Hacker News new | ask | show | jobs
by garrettr_ 3308 days ago
A quick look at the source code shows the generate_key() function [0] to be insecure. It generates 32 random bytes (good, that's what you need for an AES-256 key), but then it uses those random bytes to sample from a distribution which only has 62 characters. This significantly reduces the security of the key, from 256 bits of entropy to ~190 bits (log2(62^32)). And that would be in the best case, if it were sampling uniformly from the distribution - it is not.

I recommend reading Section 9.7 of Cryptography Engineering [1] to understand why choosing random elements from a set is harder than it seems. A good example of a similar bug is the nasty bug in Cryptocat's PRNG from 2013 [2].

I assume this step was done so the AES key could be included in the URL fragment, since a set of random bytes may not be url safe. I recommend feeding the random bytes of the key directly into the underlying cryptographic functions, and using a urlsafe encoding at a higher level when necessary.

Also, it appears you are using AES [3], a block cipher, but I cannot figure out what block cipher mode you are using. I'll have to dig into the CryptoJS code a little more to see what it defaults to, but I have a sinking feeling that it's ECB, which is completely insecure. Dan Boneh's Crypto I course on Coursera is a good way to learn the basics of block cipher modes.

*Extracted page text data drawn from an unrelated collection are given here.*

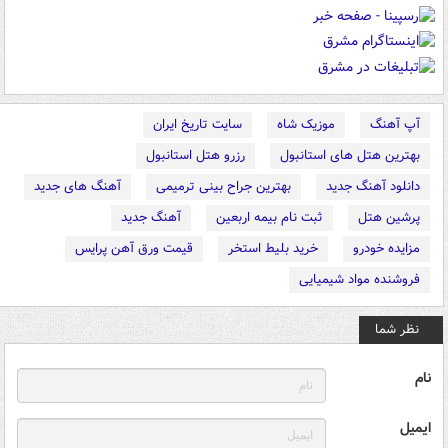
آپ آهنگ
موزیک شاه
سایت تاریخ ایران
بهترین هتل های استانبول
رزرو هتل استانبول
دانلود آهنگ جدید
بهترین جراح بینی ترمیمی
آهنگ های جدید
پرشین هتل
ثبت نام بیمه اربعین
آهنگ جدید
مزایده خودرو
خرید بلیط استخر
قیمت ورق آهن پرایس
فروشنده مواد شیمیایی
نظر شما
نام
ایمیل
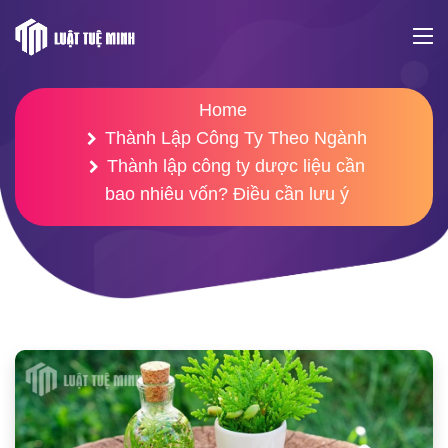
Home
Thành Lập Công Ty Theo Ngành
Thành lập công ty dược liệu cần
bao nhiêu vốn? Điều cần lưu ý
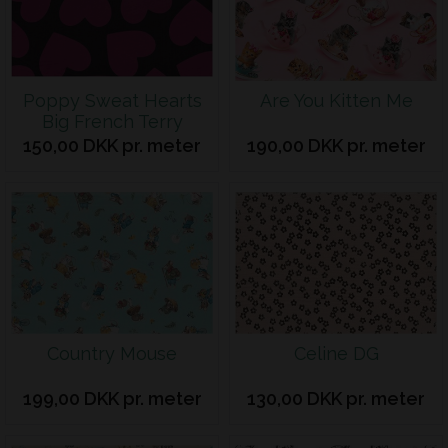
Poppy Sweat Hearts
Are You Kitten Me
Big French Terry
150,00 DKK pr. meter
190,00 DKK pr. meter
Country Mouse
Celine DG
199,00 DKK pr. meter
130,00 DKK pr. meter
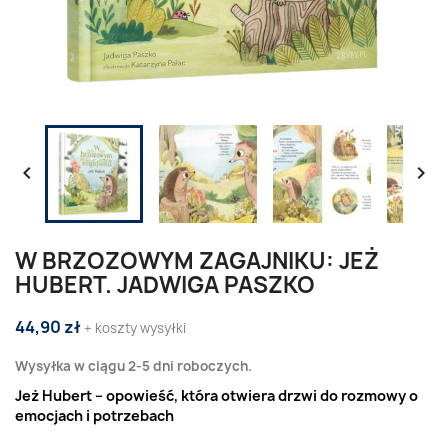


W BRZOZOWYM ZAGAJNIKU: JEŻ
HUBERT. JADWIGA PASZKO
44,90 zł
+ koszty wysyłki
Wysyłka w ciągu 2-5 dni roboczych.
Jeż Hubert – opowieść, która otwiera drzwi do rozmowy o
emocjach i potrzebach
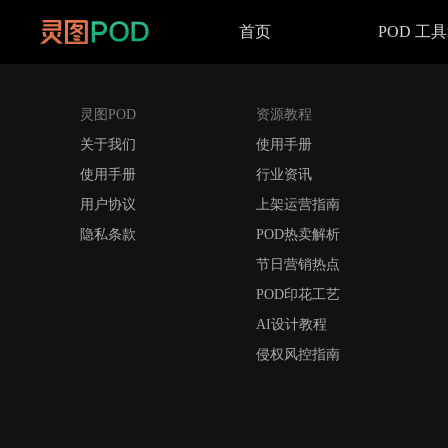
首页
POD 工
灵图POD
资源教程
关于我们
使用手册
使用手册
行业资讯
用户协议
上架运营指南
隐私条款
POD热卖解析
节日营销热点
POD印花工艺
AI设计教程
侵权风控指南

[0]: https://github.com/jes/hardbin/blob/c77c2d7eb93586e0e009ea4b... [1]: https://www.amazon.com/Cryptography-Engineering-Principles-P... [2]: https://nakedsecurity.sophos.com/2013/07/09/anatomy-of-a-pse... [3]: https://github.com/jes/hardbin/blob/c77c2d7eb93586e0e009ea4b...

2 comments

I'm aware it's only 190 bits of keyspace. I mentioned this in my blog post[0], and would in fact be more likely to decrease it than increase it, in order to make the URLs shorter. I don't think it's a problem, but am interested in being proven wrong.

It's using CBC mode.

[0] http://incoherency.co.uk/blog/stories/hardbin.html

EDIT:

> And that would be in the best case, if it were sampling uniformly from the distribution - it is not.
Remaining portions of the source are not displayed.